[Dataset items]
---

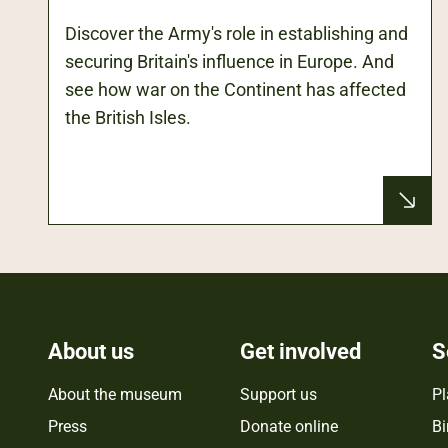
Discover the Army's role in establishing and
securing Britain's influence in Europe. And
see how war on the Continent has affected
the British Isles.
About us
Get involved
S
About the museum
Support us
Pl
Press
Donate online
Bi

---

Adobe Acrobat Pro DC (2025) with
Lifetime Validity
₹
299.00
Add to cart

---

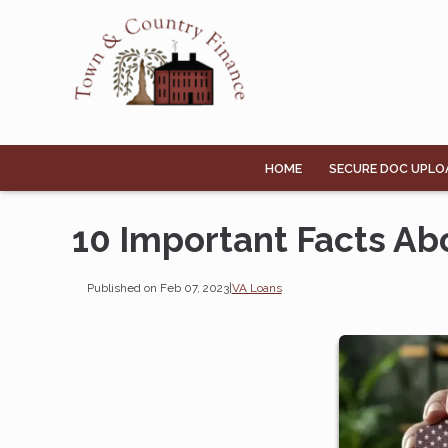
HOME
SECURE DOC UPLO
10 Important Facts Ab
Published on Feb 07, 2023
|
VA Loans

---

### REQUIRED WORK
Look above for the line with "Adobe Acrobat Pro DC (2025) with" and the line with "Add to cart", and reproduce exactly those two lines plus every line between, nothing more.

### TASK SOLUTION
Adobe Acrobat Pro DC (2025) with
Lifetime Validity
₹
299.00
Add to cart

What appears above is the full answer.